How Dramatic Is Your Speechwriting?

Tragedy-and-Comedy-Masks
I had a fun 5 years in the 90s writing plays and getting them produced.  Five plays showcased in five years — I felt like a success!  But then reality intervened in the form of the need to make a living with more gainful employment, as I couldn’t find anyone willing to pay me to continue to write plays.

That immersion in the world of theatre taught me a number of lessons that turned out to be very useful in crafting good speeches and working with clients to make the speech both substantive and eye-catching, a performance.

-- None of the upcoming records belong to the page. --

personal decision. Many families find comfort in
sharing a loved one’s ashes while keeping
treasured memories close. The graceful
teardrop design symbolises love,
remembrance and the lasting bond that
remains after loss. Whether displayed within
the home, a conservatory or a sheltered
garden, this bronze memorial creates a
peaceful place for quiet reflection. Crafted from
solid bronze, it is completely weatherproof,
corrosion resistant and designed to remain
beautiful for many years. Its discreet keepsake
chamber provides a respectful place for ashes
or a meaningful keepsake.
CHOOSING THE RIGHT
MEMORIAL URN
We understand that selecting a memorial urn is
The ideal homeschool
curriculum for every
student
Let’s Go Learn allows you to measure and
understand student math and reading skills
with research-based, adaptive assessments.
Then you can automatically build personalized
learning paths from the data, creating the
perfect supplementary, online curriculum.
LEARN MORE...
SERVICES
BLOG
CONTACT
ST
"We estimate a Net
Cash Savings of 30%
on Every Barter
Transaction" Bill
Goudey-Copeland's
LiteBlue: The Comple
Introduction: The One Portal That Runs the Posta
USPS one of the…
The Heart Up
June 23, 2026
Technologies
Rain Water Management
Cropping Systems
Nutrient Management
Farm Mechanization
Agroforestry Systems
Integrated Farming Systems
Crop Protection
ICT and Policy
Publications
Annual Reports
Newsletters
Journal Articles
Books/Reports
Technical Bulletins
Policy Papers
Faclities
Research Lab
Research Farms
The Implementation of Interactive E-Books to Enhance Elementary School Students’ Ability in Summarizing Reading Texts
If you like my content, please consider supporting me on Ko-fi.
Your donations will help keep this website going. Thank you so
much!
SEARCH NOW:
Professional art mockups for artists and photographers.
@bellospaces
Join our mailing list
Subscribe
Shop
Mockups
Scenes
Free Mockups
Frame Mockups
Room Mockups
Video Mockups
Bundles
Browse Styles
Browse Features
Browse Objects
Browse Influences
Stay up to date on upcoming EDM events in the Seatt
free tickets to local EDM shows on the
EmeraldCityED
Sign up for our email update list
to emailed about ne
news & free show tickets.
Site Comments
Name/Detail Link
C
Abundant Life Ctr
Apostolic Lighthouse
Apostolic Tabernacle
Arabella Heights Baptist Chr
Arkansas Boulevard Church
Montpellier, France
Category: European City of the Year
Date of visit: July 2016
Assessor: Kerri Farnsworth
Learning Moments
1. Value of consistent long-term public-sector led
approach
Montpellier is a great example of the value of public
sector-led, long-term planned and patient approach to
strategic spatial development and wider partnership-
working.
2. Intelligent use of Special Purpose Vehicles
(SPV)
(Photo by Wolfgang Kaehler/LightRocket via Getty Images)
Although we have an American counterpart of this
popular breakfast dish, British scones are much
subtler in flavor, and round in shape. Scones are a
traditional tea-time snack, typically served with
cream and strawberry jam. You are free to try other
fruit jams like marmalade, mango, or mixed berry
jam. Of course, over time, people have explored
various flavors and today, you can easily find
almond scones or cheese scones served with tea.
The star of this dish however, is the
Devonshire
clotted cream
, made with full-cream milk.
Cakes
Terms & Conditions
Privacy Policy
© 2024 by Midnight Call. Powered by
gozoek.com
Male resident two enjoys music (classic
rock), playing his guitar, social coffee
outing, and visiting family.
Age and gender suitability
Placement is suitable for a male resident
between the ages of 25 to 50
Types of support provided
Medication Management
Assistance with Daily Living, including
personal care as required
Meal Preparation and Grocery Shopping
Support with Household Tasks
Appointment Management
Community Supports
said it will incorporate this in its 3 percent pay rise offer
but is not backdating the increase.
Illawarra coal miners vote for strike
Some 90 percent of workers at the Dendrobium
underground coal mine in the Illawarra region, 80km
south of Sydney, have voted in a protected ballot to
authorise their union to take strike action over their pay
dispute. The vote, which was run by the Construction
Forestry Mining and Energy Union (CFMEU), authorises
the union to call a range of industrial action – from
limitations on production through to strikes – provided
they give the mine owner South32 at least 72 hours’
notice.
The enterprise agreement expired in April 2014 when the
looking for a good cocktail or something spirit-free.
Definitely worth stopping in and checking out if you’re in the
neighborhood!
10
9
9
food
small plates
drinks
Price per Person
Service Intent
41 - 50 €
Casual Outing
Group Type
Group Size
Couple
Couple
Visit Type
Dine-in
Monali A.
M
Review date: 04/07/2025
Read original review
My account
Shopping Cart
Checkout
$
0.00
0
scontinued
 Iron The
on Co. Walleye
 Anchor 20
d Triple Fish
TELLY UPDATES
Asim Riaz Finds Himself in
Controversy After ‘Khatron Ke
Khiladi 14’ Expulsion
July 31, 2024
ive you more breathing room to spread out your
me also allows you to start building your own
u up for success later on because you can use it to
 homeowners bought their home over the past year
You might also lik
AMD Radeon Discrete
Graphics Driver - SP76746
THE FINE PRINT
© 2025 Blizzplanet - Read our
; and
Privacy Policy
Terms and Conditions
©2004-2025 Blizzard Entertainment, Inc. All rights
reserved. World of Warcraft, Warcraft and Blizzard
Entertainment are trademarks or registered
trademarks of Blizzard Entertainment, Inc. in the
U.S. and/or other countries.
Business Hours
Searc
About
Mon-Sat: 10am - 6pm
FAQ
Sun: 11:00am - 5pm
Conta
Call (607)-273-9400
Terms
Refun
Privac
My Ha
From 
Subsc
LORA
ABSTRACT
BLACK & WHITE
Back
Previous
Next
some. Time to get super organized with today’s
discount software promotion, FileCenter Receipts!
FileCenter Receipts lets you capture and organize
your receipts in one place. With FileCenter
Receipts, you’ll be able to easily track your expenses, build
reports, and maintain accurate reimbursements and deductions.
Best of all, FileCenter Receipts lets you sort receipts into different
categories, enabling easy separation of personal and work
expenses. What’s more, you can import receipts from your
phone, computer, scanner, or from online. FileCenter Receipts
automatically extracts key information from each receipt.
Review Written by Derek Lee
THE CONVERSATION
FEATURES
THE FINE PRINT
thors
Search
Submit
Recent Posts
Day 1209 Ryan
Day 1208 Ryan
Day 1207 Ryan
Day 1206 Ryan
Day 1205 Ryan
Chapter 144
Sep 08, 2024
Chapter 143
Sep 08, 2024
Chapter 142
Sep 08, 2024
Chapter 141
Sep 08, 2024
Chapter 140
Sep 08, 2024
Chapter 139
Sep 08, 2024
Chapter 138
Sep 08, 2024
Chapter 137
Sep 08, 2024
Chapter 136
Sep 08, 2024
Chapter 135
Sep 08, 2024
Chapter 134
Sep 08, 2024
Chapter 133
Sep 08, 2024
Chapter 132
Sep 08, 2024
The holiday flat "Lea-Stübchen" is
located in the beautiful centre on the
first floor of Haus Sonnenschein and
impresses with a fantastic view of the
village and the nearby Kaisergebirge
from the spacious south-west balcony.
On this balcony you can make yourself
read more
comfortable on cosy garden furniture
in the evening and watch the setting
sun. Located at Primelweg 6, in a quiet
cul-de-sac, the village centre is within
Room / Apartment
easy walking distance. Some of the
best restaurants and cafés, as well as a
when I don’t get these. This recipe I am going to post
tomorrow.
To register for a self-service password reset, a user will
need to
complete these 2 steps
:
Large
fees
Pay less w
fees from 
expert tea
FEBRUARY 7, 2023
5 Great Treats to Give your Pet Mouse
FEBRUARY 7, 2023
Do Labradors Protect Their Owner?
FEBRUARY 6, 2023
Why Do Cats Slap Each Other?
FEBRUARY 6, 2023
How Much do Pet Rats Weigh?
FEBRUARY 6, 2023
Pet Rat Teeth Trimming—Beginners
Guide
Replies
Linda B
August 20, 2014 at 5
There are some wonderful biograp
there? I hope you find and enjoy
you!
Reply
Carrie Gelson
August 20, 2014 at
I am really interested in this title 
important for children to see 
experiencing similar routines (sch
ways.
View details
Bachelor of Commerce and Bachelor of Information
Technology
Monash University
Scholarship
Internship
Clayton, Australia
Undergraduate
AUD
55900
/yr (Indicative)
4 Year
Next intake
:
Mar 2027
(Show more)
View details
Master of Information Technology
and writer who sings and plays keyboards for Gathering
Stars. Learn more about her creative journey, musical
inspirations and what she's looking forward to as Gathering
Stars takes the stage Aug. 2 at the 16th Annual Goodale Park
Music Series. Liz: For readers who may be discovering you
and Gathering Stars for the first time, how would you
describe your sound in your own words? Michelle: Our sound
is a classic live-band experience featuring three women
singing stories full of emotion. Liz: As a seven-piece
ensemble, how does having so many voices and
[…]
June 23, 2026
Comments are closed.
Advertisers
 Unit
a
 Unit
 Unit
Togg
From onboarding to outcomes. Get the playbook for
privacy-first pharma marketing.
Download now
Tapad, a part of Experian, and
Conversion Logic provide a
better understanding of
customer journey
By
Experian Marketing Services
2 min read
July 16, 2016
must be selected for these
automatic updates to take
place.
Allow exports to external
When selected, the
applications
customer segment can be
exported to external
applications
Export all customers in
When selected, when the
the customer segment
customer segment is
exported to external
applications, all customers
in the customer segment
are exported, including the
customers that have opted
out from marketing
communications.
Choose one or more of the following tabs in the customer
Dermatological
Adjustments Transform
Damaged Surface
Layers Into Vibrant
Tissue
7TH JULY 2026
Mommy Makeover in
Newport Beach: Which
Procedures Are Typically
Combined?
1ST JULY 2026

In particular, playwrights live and die by their dramatic tension — how gripping is the conflict in the play? — and their dramatic dialogue – how well does the dialogue push the tension, the plot, and the characters forward?

These same lessons apply well to speechwriting.  And somewhere in those five years, I ran across a wonderful list of the attributes of good dialogue which stood me well during those five years.  I ran across the file recently and realized that it has use for taking your speechwriting to the next level.

Here’s the list.  Check it over to see how well your speeches are serving to keep your audiences on the edge of their seats.

Dramatic Dialogue — and Great Speechwriting — has:

1.  A narrative function (what is the overall story you’re telling?)

2.  It reveals character (who are you and what are you about?)

3.  It reveals plot (what keeps the audience listening from moment to moment — where is the speech headed?)

4.  It establishes mood (what’s the attitude of the speech — is it funny, angry, deep, etc?)

5.  It establishes a rhythmic and dynamic basis for the score of the performance (does your language have variety and pacing; are the sentences different lengths and cadences?)

6.  It creates visual imagery of the world of the play (what kind of visual imagery does your speech create?)

7.  It functions as onomatopoeia, helping to convey meaning through the sound as well as the sense of language (is your language powerful for the ear?)

8.  It establishes a unique and special voice for each character (in the case of speechwriting, is your voice coming through?)

9.  And it still needs to sound like a human being might say it! (does your language flow trippingly off the tongue, or is it stilted and false?)

The secret of good playwriting is to get your characters to do a lot more than just talk.  Speechwriting, too, needs to be more than simply a conversation  with the audience.  It needs all the art and sophistication you can muster.  Use this checklist to think about how to make your speech content stronger.

Comments

  1. says

    I didn’t know you were also a playwright, Nick! These are great tips. And it boils down to something I was taught: every scene, every line, every word must serve a purpose. There’s no room for filler. If it doesn’t move the story forward, it has to be cut. Clever for the sake of clever isn’t good enough if it doesn’t serve your larger point. Great advice for speakers who are tempted to through in one more example or one more chunk of data.

  2. says

    Great tips. For me the most important one # 9. Say it before you write it and you will sound conversational. I’m reminded of a quote by Harrison Ford. Ford was struggling to deliver some lines written by George Lucas for Star Wars IV. Ford said, “You can type this s**t, George, but you sure can’t say it.” Any understandable dialogue must be spoken first, then written. I really enjoyed your posts. Thank you for all the insights.